Items from a data source
*** Block opens ***
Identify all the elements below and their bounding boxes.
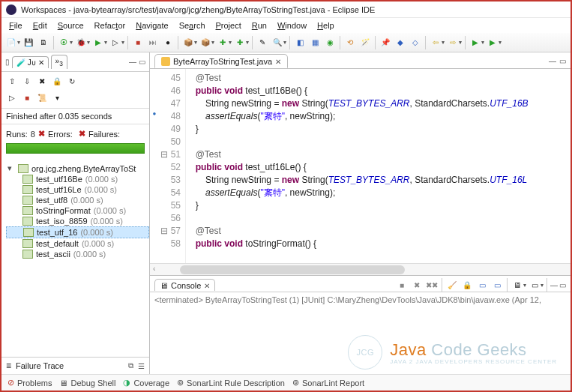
search-icon[interactable]: 🔍 bbox=[271, 36, 284, 49]
new-class-icon[interactable]: 📦 bbox=[199, 36, 212, 49]
tree-test-item[interactable]: toStringFormat (0.000 s) bbox=[6, 205, 149, 216]
junit-toolbar-2: ▷ ■ 📜 ▾ bbox=[1, 90, 149, 108]
tree-test-item[interactable]: test_ascii (0.000 s) bbox=[6, 249, 149, 259]
stop-junit-icon[interactable]: ■ bbox=[21, 91, 33, 103]
menu-help[interactable]: Help bbox=[313, 19, 339, 31]
left-tab-row: ▯ 🧪 Jᴜ ✕ »3 — ▭ bbox=[1, 52, 149, 72]
open-type-icon[interactable]: ✚ bbox=[233, 36, 247, 49]
minimize-view-icon[interactable]: — bbox=[129, 58, 136, 66]
view-menu-icon[interactable]: ▾ bbox=[51, 91, 63, 103]
code-editor[interactable]: ● 454647484950⊟ 515253545556⊟ 5758 @Test… bbox=[150, 69, 571, 263]
line-gutter[interactable]: 454647484950⊟ 515253545556⊟ 5758 bbox=[159, 69, 186, 263]
toggle-block-icon[interactable]: ▦ bbox=[308, 36, 322, 49]
window-title: Workspaces - java-bytearray/src/test/jav… bbox=[21, 5, 375, 14]
editor-maximize-icon[interactable]: ▭ bbox=[559, 57, 566, 65]
console-tab[interactable]: 🖥 Console ✕ bbox=[154, 279, 215, 291]
editor-hscroll[interactable]: ‹ bbox=[150, 263, 571, 275]
tab-debug-shell[interactable]: 🖥Debug Shell bbox=[59, 379, 115, 388]
editor-tab[interactable]: ByteArrayToStringTest.java ✕ bbox=[154, 54, 288, 68]
history-icon[interactable]: 📜 bbox=[36, 91, 48, 103]
run-coverage-icon[interactable]: ⦿ bbox=[57, 36, 70, 49]
new-java-icon[interactable]: ✚ bbox=[216, 36, 229, 49]
sonar-analyze-icon[interactable]: ◇ bbox=[409, 36, 422, 49]
clear-console-icon[interactable]: 🧹 bbox=[445, 278, 459, 292]
wand-icon[interactable]: 🪄 bbox=[358, 36, 372, 49]
menu-run[interactable]: Run bbox=[247, 19, 271, 31]
remove-all-icon[interactable]: ✖✖ bbox=[425, 278, 439, 292]
nav-back-icon[interactable]: ⇦ bbox=[429, 36, 442, 49]
work-area: ▯ 🧪 Jᴜ ✕ »3 — ▭ ⇧ ⇩ ✖ 🔒 ↻ ▷ ■ 📜 ▾ Finish… bbox=[1, 52, 571, 374]
toggle-mark-icon[interactable]: ◧ bbox=[293, 36, 307, 49]
menu-search[interactable]: Search bbox=[175, 19, 210, 31]
show-fail-only-icon[interactable]: ✖ bbox=[36, 75, 48, 87]
scroll-lock-console-icon[interactable]: 🔒 bbox=[460, 278, 474, 292]
console-min-icon[interactable]: — bbox=[550, 281, 558, 289]
breakpoint-toggle-icon[interactable]: ● bbox=[161, 36, 175, 49]
next-fail-icon[interactable]: ⇩ bbox=[21, 75, 33, 87]
tree-test-item[interactable]: test_utf8 (0.000 s) bbox=[6, 195, 149, 205]
menu-window[interactable]: Window bbox=[273, 19, 311, 31]
tree-test-item[interactable]: test_default (0.000 s) bbox=[6, 238, 149, 249]
view-stub-1-icon[interactable]: ▯ bbox=[5, 58, 10, 66]
junit-tab[interactable]: 🧪 Jᴜ ✕ bbox=[12, 56, 49, 68]
tab-sonar-rule[interactable]: ⊚SonarLint Rule Description bbox=[177, 378, 285, 388]
console-view: 🖥 Console ✕ ■ ✖ ✖✖ 🧹 🔒 ▭ ▭ 🖥▾ ▭▾ bbox=[150, 275, 571, 374]
debug-icon[interactable]: 🐞 bbox=[74, 36, 88, 49]
code-area[interactable]: @Test public void test_utf16Be() { Strin… bbox=[186, 69, 571, 263]
tree-test-item[interactable]: test_utf_16 (0.000 s) bbox=[6, 226, 149, 238]
run-last-icon[interactable]: ▷ bbox=[109, 36, 122, 49]
console-max-icon[interactable]: ▭ bbox=[559, 281, 566, 289]
editor-minimize-icon[interactable]: — bbox=[549, 57, 556, 65]
scroll-lock-icon[interactable]: 🔒 bbox=[51, 75, 63, 87]
run3-icon[interactable]: ▶ bbox=[486, 36, 499, 49]
junit-tree[interactable]: ▾ org.jcg.zheng.ByteArrayToSt test_utf16… bbox=[1, 160, 149, 262]
new-icon[interactable]: 📄 bbox=[4, 36, 18, 49]
filter-icon[interactable]: ☰ bbox=[138, 362, 145, 370]
console-tab-bar: 🖥 Console ✕ ■ ✖ ✖✖ 🧹 🔒 ▭ ▭ 🖥▾ ▭▾ bbox=[150, 276, 571, 292]
tree-test-item[interactable]: test_iso_8859 (0.000 s) bbox=[6, 216, 149, 226]
close-tab-icon[interactable]: ✕ bbox=[275, 58, 281, 66]
menu-file[interactable]: File bbox=[4, 19, 27, 31]
run2-icon[interactable]: ▶ bbox=[469, 36, 482, 49]
run-icon[interactable]: ▶ bbox=[91, 36, 105, 49]
new-package-icon[interactable]: 📦 bbox=[181, 36, 195, 49]
show-console-on-out-icon[interactable]: ▭ bbox=[475, 278, 489, 292]
show-console-on-err-icon[interactable]: ▭ bbox=[490, 278, 504, 292]
menu-project[interactable]: Project bbox=[211, 19, 246, 31]
open-task-icon[interactable]: ✎ bbox=[256, 36, 269, 49]
tab-problems[interactable]: ⊘Problems bbox=[7, 378, 52, 388]
scroll-thumb[interactable] bbox=[180, 265, 405, 274]
save-icon[interactable]: 💾 bbox=[22, 36, 35, 49]
menu-source[interactable]: Source bbox=[53, 19, 88, 31]
open-console-icon[interactable]: 🖥 bbox=[511, 278, 524, 292]
refresh-icon[interactable]: ⟲ bbox=[343, 36, 357, 49]
test-pass-icon bbox=[23, 228, 34, 237]
pin-editor-icon[interactable]: ◉ bbox=[323, 36, 337, 49]
console-body[interactable]: <terminated> ByteArrayToStringTest (1) [… bbox=[150, 292, 571, 374]
prev-fail-icon[interactable]: ⇧ bbox=[6, 75, 18, 87]
more-tabs[interactable]: »3 bbox=[51, 55, 67, 69]
stop-icon[interactable]: ■ bbox=[131, 36, 145, 49]
close-console-tab-icon[interactable]: ✕ bbox=[204, 282, 210, 290]
pin-icon[interactable]: 📌 bbox=[379, 36, 392, 49]
test-time: (0.000 s) bbox=[73, 250, 106, 259]
compare-icon[interactable]: ⧉ bbox=[128, 361, 133, 370]
maximize-view-icon[interactable]: ▭ bbox=[139, 58, 145, 66]
rerun-fail-icon[interactable]: ▷ bbox=[6, 91, 18, 103]
display-selected-icon[interactable]: ▭ bbox=[528, 278, 541, 292]
skip-icon[interactable]: ⏭ bbox=[146, 36, 160, 49]
tree-test-item[interactable]: test_utf16Be (0.000 s) bbox=[6, 174, 149, 184]
rerun-icon[interactable]: ↻ bbox=[66, 75, 78, 87]
save-all-icon[interactable]: 🗎 bbox=[37, 36, 50, 49]
tab-coverage[interactable]: ◑Coverage bbox=[123, 378, 169, 388]
menu-navigate[interactable]: Navigate bbox=[131, 19, 172, 31]
remove-launch-icon[interactable]: ✖ bbox=[410, 278, 424, 292]
terminate-relaunch-icon[interactable]: ■ bbox=[395, 278, 409, 292]
tab-sonar-report[interactable]: ⊚SonarLint Report bbox=[292, 378, 364, 388]
menu-refactor[interactable]: Refactor bbox=[90, 19, 130, 31]
tree-suite[interactable]: ▾ org.jcg.zheng.ByteArrayToSt bbox=[6, 163, 149, 174]
tree-test-item[interactable]: test_utf16Le (0.000 s) bbox=[6, 184, 149, 195]
sonar-icon[interactable]: ◆ bbox=[394, 36, 407, 49]
menu-edit[interactable]: Edit bbox=[28, 19, 52, 31]
nav-fwd-icon[interactable]: ⇨ bbox=[446, 36, 460, 49]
*** Block closes ***
— What to produce —
For this exercise, find all lines in the records containing the word "SonarLint" and copy them.

— Reply to the exercise —
tab-sonar-rule[interactable]: ⊚SonarLint Rule Description bbox=[177, 378, 285, 388]
tab-sonar-report[interactable]: ⊚SonarLint Report bbox=[292, 378, 364, 388]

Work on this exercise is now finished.